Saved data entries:

'''

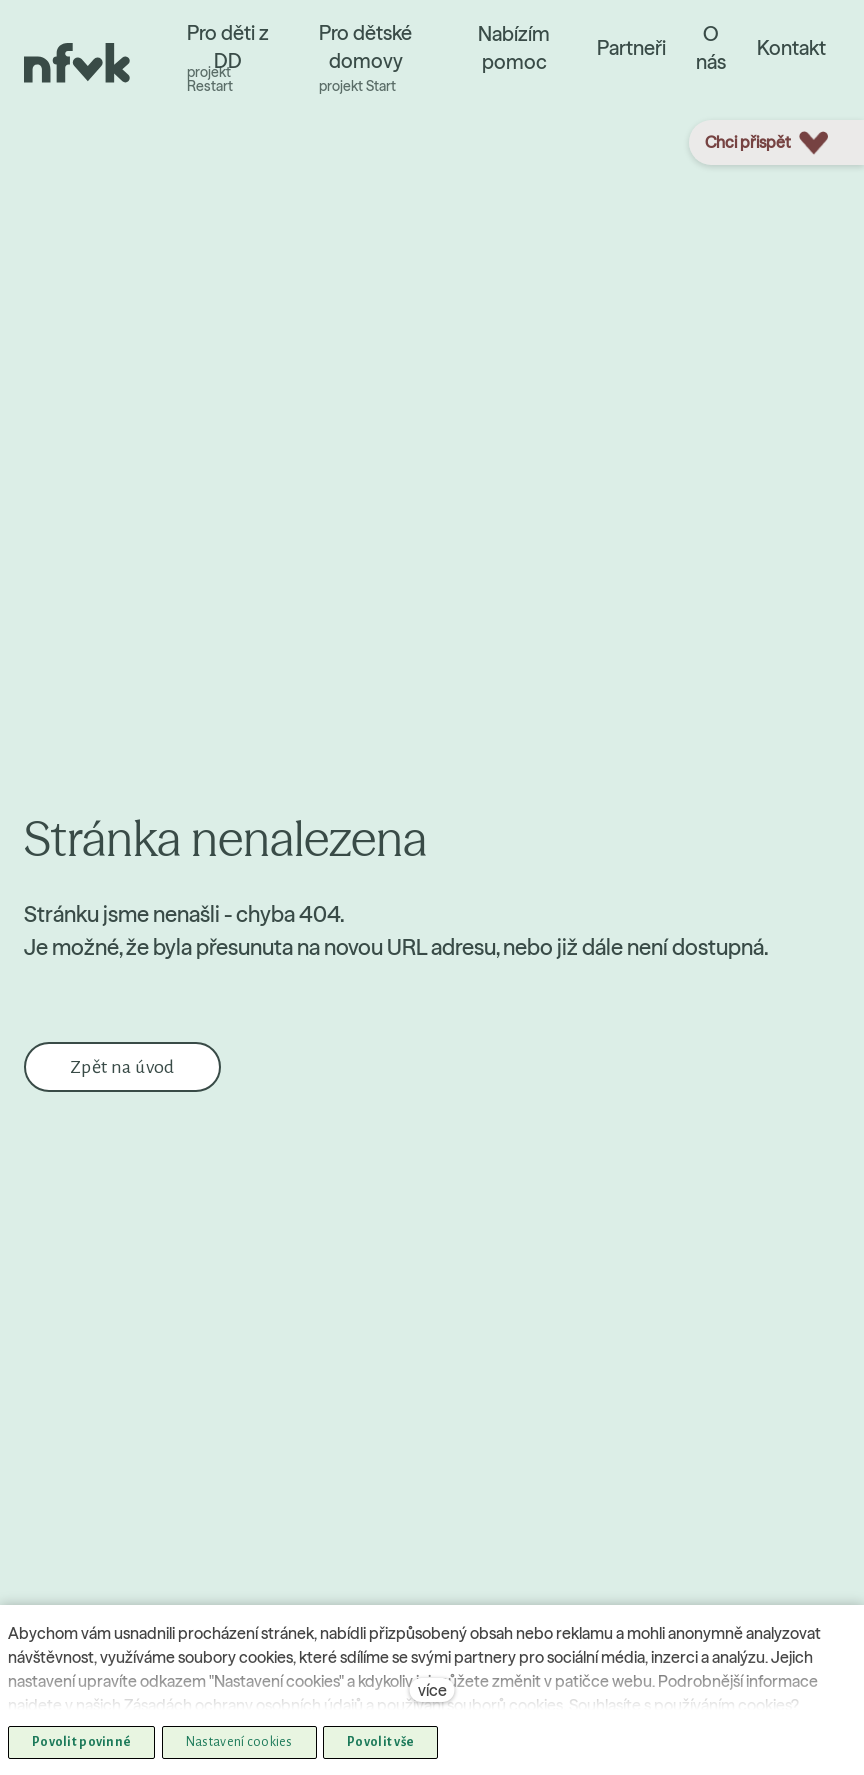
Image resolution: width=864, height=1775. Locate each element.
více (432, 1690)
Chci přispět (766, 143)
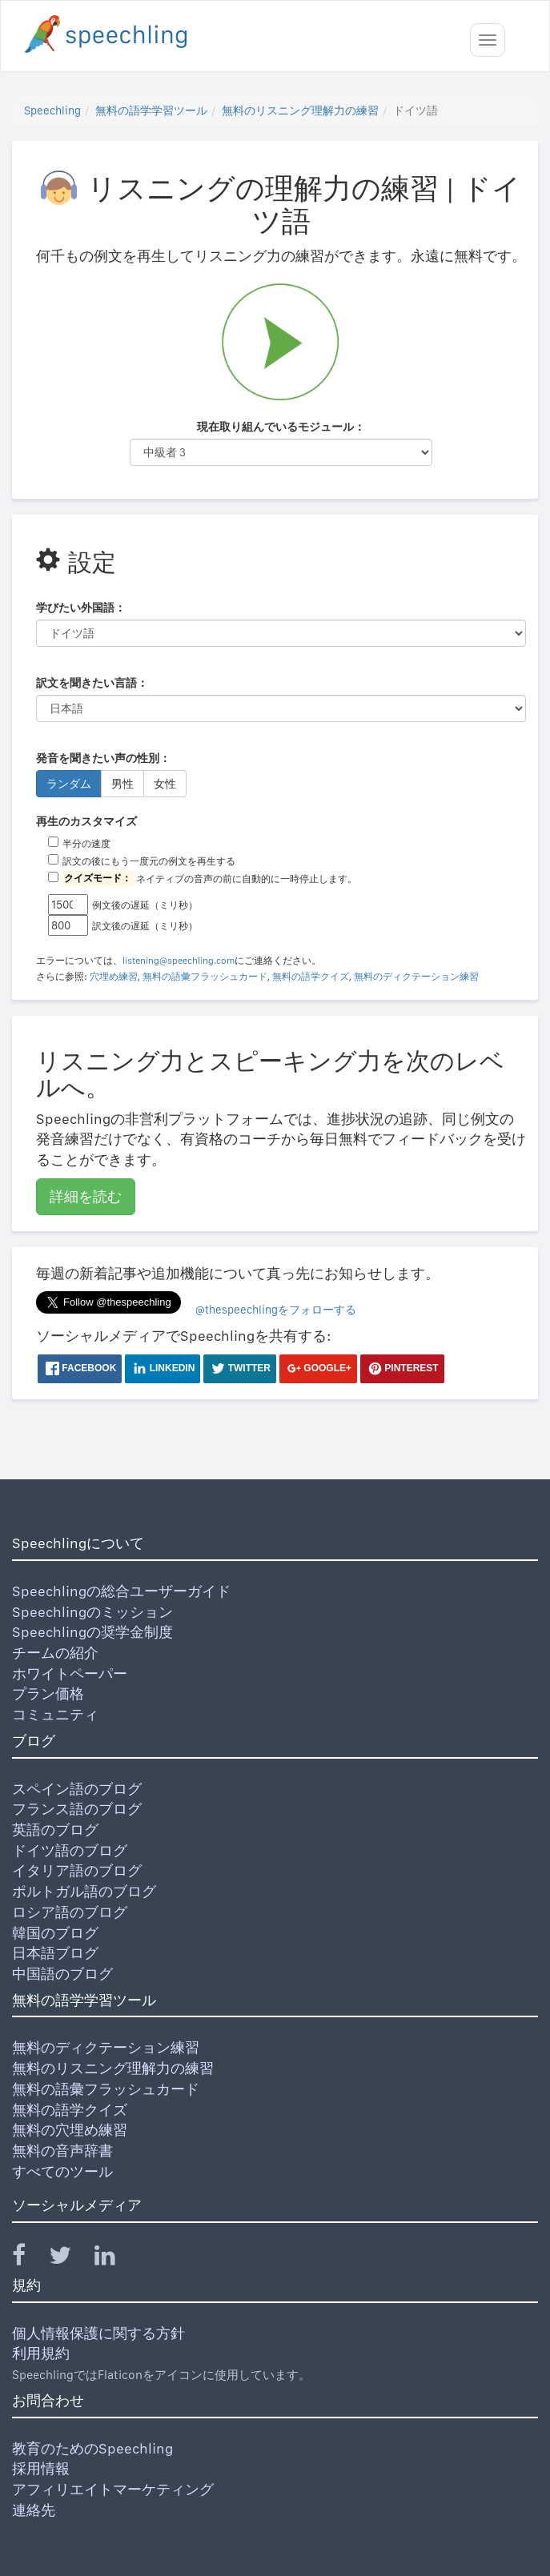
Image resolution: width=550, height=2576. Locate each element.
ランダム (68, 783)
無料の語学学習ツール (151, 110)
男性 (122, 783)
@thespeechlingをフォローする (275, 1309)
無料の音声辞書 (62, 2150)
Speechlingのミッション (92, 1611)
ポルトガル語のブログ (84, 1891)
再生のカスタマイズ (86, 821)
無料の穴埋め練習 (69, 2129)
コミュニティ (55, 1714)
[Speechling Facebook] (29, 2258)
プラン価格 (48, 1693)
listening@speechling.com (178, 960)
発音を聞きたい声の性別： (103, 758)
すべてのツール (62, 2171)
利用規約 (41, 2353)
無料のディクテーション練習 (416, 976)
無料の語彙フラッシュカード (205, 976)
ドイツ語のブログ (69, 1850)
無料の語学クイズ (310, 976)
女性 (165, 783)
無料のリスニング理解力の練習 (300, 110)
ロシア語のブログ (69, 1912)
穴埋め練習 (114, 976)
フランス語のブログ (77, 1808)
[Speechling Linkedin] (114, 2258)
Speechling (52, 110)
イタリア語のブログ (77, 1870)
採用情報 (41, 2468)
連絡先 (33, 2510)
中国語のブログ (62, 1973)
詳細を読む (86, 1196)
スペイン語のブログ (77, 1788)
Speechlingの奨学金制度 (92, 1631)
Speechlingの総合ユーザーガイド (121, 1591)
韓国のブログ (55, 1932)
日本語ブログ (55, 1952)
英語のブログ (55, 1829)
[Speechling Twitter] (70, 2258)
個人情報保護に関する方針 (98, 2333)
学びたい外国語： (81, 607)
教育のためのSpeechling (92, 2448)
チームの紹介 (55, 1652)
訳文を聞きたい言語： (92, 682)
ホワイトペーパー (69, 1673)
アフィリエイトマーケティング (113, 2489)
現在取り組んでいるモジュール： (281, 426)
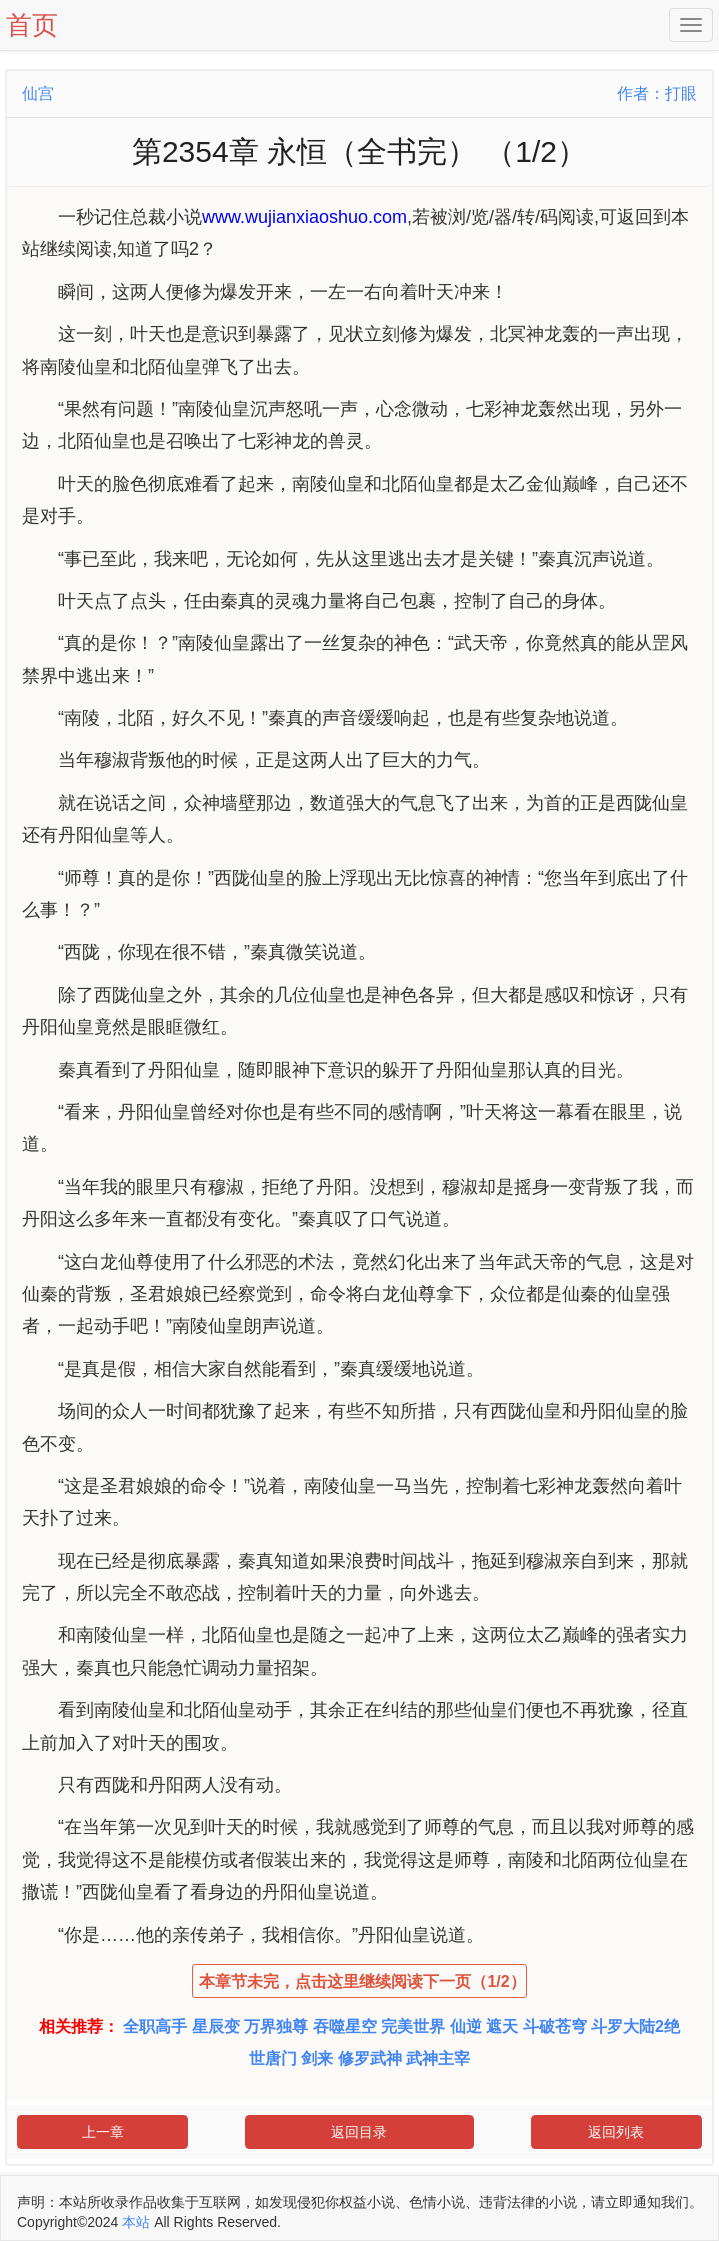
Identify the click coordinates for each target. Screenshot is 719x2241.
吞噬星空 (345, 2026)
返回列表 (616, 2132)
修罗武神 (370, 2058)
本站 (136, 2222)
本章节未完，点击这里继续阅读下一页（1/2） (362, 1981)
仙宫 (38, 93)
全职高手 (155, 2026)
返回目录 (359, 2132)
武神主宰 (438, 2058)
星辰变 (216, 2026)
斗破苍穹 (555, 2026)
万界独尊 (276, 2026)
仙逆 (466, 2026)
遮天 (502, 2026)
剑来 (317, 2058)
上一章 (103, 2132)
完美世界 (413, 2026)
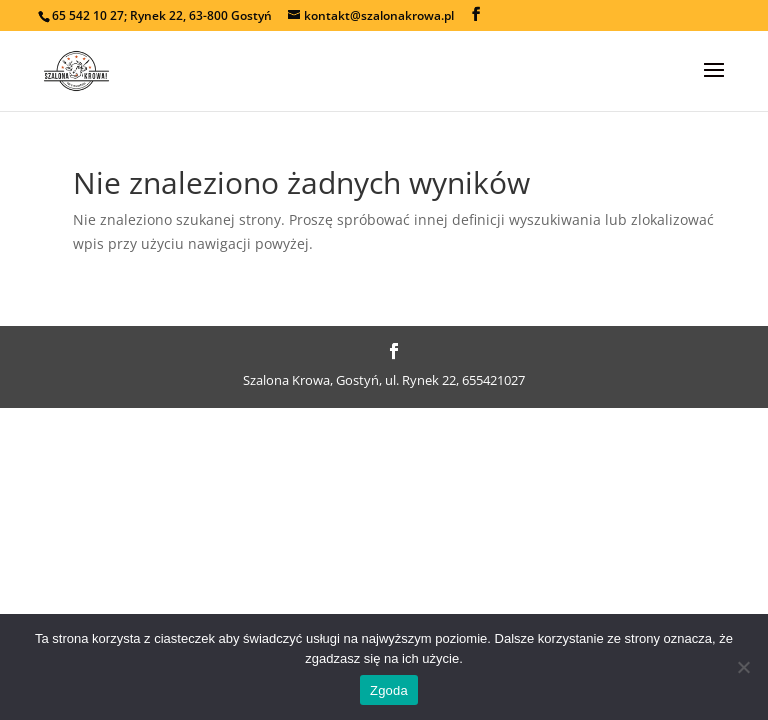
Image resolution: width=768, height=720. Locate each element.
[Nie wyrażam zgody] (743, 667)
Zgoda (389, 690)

'''

PROMPT:
Print each record exactly as it stands, omitting the pictures.

FINAL ANSWER:
Image resolution: width=864, height=1775. Locate each element.
více (432, 1690)
Chci přispět (766, 143)
Image resolution: width=550, height=2576. Locate each element.
ランダム (68, 783)
無料の語学学習ツール (151, 110)
男性 (122, 783)
@thespeechlingをフォローする (275, 1309)
無料の音声辞書 (62, 2150)
Speechlingのミッション (92, 1611)
ポルトガル語のブログ (84, 1891)
再生のカスタマイズ (86, 821)
無料の穴埋め練習 (69, 2129)
コミュニティ (55, 1714)
[Speechling Facebook] (29, 2258)
プラン価格 (48, 1693)
listening@speechling.com (178, 960)
発音を聞きたい声の性別： (103, 758)
すべてのツール (62, 2171)
利用規約 (41, 2353)
無料のディクテーション練習 (416, 976)
無料の語彙フラッシュカード (205, 976)
ドイツ語のブログ (69, 1850)
無料の語学クイズ (310, 976)
女性 (165, 783)
無料のリスニング理解力の練習 (300, 110)
ロシア語のブログ (69, 1912)
穴埋め練習 (114, 976)
フランス語のブログ (77, 1808)
[Speechling Linkedin] (114, 2258)
Speechling (52, 110)
イタリア語のブログ (77, 1870)
採用情報 (41, 2468)
連絡先 (33, 2510)
中国語のブログ (62, 1973)
詳細を読む (86, 1196)
スペイン語のブログ (77, 1788)
Speechlingの奨学金制度 (92, 1631)
Speechlingの総合ユーザーガイド (121, 1591)
韓国のブログ (55, 1932)
日本語ブログ (55, 1952)
英語のブログ (55, 1829)
[Speechling Twitter] (70, 2258)
個人情報保護に関する方針 (98, 2333)
学びたい外国語： (81, 607)
教育のためのSpeechling (92, 2448)
チームの紹介 (55, 1652)
訳文を聞きたい言語： (92, 682)
ホワイトペーパー (69, 1673)
アフィリエイトマーケティング (113, 2489)
現在取り組んでいるモジュール： (281, 426)
Identify the click coordinates for each target. Screenshot is 719x2241.
吞噬星空 (345, 2026)
返回列表 (616, 2132)
修罗武神 (370, 2058)
本站 (136, 2222)
本章节未完，点击这里继续阅读下一页（1/2） (362, 1981)
仙宫 (38, 93)
全职高手 (155, 2026)
返回目录 (359, 2132)
武神主宰 (438, 2058)
星辰变 (216, 2026)
斗破苍穹 (555, 2026)
万界独尊 (276, 2026)
仙逆 (466, 2026)
遮天 (502, 2026)
剑来 (317, 2058)
上一章 (103, 2132)
完美世界 (413, 2026)
Image resolution: width=768, height=720. Locate each element.
[Nie wyrażam zgody] (743, 667)
Zgoda (389, 690)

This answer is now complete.